Predisaster community organizing can pay big dividends if integrated with emergency management systems.

by Lucien G. Canton / April 10, 2015

One of the persistent disaster myths is that people wait to be taken care of by the government. However, both research and experience show that people are proactive in times of disaster, reaching out to neighbors and even total strangers to offer help. This concept of people helping people forms the core of the Community Emergency Response Team program that was elevated to a national initiative following Sept. 11. However, are we doing enough to integrate the potential utility of these programs into disaster response operations?

This is the question asked by researchers Dr. Jessica Jensen and John Carr in a recent article in the Journal of Emergency Management, Predisaster Integration of Community Emergency Response Teams. In a study of CERT coordinators in FEMA Region VII (Iowa, Kansas, Missouri and Nebraska), Jensen and Carr looked at the level of integration of CERTs with the local emergency management systems. They found that the level of integration (defined as recognition of the CERT as part of the formal local emergency management system) fell roughly into three categories:

  1. Least Integrated — About 25 percent of the respondents were focused primarily on maximizing the training available to citizens but did little else to provide additional training or inclusion in activities such as exercises. There were no team organizations and CERT-trained people are viewed as individuals.
  2. Somewhat Integrated — Accounting for about 50 percent of the respondents, these CERTs have a level of team organization (e.g., standard operating procedures, membership requirements) and participate in emergency management exercises. CERTs are identified in the jurisdictional emergency operations plan with specified roles.
  3. Highly Integrated — These CERTs have a specialized role documented in the emergency operations plan, are regularly involved in jurisdictional exercises, and train routinely with other agencies in the system. In essence, they are considered first responders by the jurisdiction. Only about 14 percent of the studied CERTs fell into this category.

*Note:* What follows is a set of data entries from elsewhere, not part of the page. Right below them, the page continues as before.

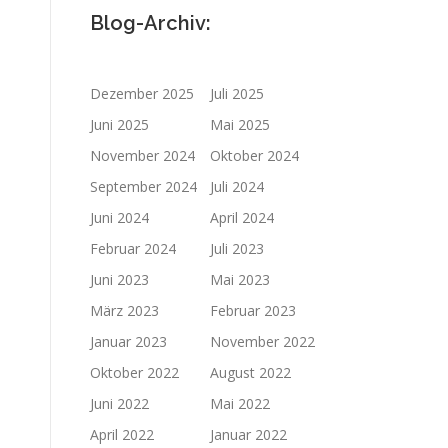
Blog-Archiv:
Dezember 2025
Juli 2025
Juni 2025
Mai 2025
November 2024
Oktober 2024
September 2024
Juli 2024
Juni 2024
April 2024
Februar 2024
Juli 2023
Juni 2023
Mai 2023
März 2023
Februar 2023
Januar 2023
November 2022
Oktober 2022
August 2022
Juni 2022
Mai 2022
April 2022
Januar 2022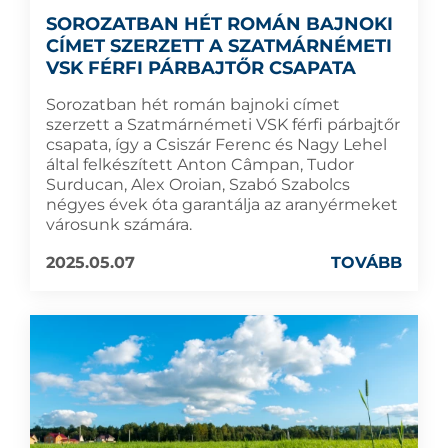
SOROZATBAN HÉT ROMÁN BAJNOKI
CÍMET SZERZETT A SZATMÁRNÉMETI
VSK FÉRFI PÁRBAJTŐR CSAPATA
Sorozatban hét román bajnoki címet
szerzett a Szatmárnémeti VSK férfi párbajtőr
csapata, így a Csiszár Ferenc és Nagy Lehel
által felkészített Anton Câmpan, Tudor
Surducan, Alex Oroian, Szabó Szabolcs
négyes évek óta garantálja az aranyérmeket
városunk számára.
2025.05.07
TOVÁBB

There was also a small number of teams studied that received CERT training and then were passed on for integration into other organizations (e.g., Civil Air Patrol or the American Red Cross).

As Jensen and Carr note, the study is not intended to be generalizable to the full CERT population. However, it does provide an interesting approach to determining how well your jurisdiction is integrating CERT into emergency response. The advent of social media means that local groups now have a mechanism for organizing themselves without the involvement of government, as was demonstrated very clearly in Hurricane Sandy. CERT offers the ability to organize communities before disaster strikes. However, failing to integrate CERTS into our emergency plans negates that benefit and may leave us struggling to catch up with the public response to a disaster.